On development models for sharing (experimental) code

One core aim of Sage is to foster code sharing, and to encourage groups of researchers, teachers, and other users to get together to develop new features they need either on top of or within Sage, and share them.

Over the years, many development workflows have been experimented by various groups of people to improve Sage in certain areas, like Sage-Combinat for (algebraic) combinatorics, Sage-Words for combinatorics on words, SageManifolds for differential geometry, purple-sage for number theory, ...

The goal of this document is to discuss the different workflows that have been tried with their pros and cons, to share best practices and to brainstorm about what support and recommendations Sage could provide for various use cases. Eventually, this could become a section of the developer's manual (though this can be of interest for other people wanting to start sharing code without necessarily contributing to Sage), or a page of the sagemath.org website.

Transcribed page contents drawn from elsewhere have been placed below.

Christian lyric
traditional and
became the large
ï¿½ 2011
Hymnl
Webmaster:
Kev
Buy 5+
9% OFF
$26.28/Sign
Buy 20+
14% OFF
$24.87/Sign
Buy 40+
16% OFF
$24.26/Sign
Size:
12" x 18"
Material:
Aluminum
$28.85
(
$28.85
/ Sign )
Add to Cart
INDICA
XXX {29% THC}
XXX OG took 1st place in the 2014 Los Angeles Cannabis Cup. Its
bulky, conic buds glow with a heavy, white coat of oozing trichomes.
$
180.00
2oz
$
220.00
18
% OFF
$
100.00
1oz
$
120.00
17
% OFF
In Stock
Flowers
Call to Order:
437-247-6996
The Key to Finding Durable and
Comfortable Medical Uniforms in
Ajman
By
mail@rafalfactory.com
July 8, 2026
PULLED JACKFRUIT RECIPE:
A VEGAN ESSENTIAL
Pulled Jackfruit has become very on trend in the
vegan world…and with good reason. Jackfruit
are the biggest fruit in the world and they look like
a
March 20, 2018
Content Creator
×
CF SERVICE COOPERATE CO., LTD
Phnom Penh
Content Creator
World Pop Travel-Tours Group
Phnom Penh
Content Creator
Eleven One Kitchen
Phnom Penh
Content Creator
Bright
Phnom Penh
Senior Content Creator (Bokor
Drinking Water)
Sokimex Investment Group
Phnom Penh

At this point this is a collection of notes by N. ThiƩry; please hack in and contribute your own vision!

See also:

Objectives of a development workflow

Of course the milleage will vary from project to project, but the objectives of a development workflow can typically be to:

1. Support fast paced development within a group of users working on

2. Support rapid dissemination of experimental features.

3. Foster high quality code by promoting documentation, tests, code reviews.

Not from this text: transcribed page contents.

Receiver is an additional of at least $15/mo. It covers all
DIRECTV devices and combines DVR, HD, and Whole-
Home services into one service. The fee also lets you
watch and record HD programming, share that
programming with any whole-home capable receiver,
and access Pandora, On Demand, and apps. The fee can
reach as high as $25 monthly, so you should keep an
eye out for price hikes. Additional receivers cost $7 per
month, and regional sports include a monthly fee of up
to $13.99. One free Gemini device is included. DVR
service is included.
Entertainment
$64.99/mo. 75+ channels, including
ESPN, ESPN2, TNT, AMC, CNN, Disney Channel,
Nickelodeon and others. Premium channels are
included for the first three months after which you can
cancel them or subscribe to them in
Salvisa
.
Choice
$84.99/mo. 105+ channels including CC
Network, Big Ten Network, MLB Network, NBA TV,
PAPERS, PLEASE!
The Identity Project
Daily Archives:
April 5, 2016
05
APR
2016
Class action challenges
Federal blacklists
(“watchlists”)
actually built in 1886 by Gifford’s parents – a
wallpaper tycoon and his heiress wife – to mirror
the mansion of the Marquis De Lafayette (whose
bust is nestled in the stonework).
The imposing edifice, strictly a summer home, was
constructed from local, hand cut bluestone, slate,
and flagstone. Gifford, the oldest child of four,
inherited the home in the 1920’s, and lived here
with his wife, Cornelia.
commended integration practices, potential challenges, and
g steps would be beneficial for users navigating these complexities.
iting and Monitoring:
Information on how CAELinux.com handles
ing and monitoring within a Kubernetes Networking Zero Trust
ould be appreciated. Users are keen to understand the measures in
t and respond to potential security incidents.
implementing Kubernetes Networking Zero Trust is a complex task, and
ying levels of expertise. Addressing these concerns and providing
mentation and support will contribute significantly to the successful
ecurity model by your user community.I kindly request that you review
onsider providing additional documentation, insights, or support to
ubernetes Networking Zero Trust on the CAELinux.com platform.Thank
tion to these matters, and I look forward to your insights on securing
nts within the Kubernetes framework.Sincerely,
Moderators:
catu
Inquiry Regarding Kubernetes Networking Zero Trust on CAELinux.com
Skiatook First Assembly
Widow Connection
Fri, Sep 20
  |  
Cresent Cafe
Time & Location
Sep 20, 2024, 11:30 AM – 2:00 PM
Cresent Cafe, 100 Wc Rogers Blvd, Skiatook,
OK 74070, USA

4. Foster intrinsic high quality code by providing an *ecosystem*

5. Strike a balance between centralized and decentralized.

6. Minimize *maintenance* overhead, and in particular code rotting.

7. Remain flexible between the all-in-one versus packages development models

8. Promote extending existing Sage classes and modules with additional features.

Existing workflows

Direct integration into Sage

In this workflow, each feature is shared by integrating it directly into Sage.

Pros:

- Simplicity for the user: all stable features are directly available in Sage - Simplicity for Sage developers: no additional workflow to learn - No need to worry about release, distribution, test infrastructure, ... - Promotes early integration of code and objective 3 - Makes objective 8 straightforward

Cons:

- Limited support for objective 2 - Slows down the development: once a feature is in Sage, any change

- Getting the latest feature forces updating to the latest version of Sage - Introduces a bias toward code bloat (in doubt, features tend to be added to Sage) - When development is faster than reviews, the maintenance effort in having many open tickets gets heavy when minor changes to an early ticket has to be merged into all later ones.

Examples:

- SageManifolds <http://sagemanifolds.obspm.fr/>_, cf. the metaticket#18528 <http://trac.sagemath.org/ticket/18528>_ - ACTIS: Algebraic Coding Theory for Sage <http://bitbucket.org/lucasdavid/sage_coding_project/wiki/Home>_, cf. the metaticket #18846 <http://trac.sagemath.org/ticket/18846>_

Discussion:

- Soften model using external repo: In the beginning of ACTIS (see above), we maintained a public clone of Sage on Bitbucket where each major feature set was a branch. Once our main design was mature enough, the first few branches were made into Trac tickets and merged in Sage. This fully achieved objective 2 and 4 in this phase. When choosing the scope of a branch, attention was given to minimising dependencies, easing the maintenance burden of parallel development. However, extracting tickets from branches was manual and error-prone, and changes done in the trac review phase were annoying to port back to the public repo. So after the most volatile period of design, we abandoned this model. - Use the @experimental decorator to mitigate the backward compatibility issue while the code is not yet fully mature. The decorator is a bit clumsy to use due to doc-testing in Sphinx (tricks need to be done to avoid printing the experimental warning on each doc-test), see e.g. AsymptoticRing <http://doc.sagemath.org/html/en/reference/asymptotic/sage/rings/asymptotic/growth_group.html>_.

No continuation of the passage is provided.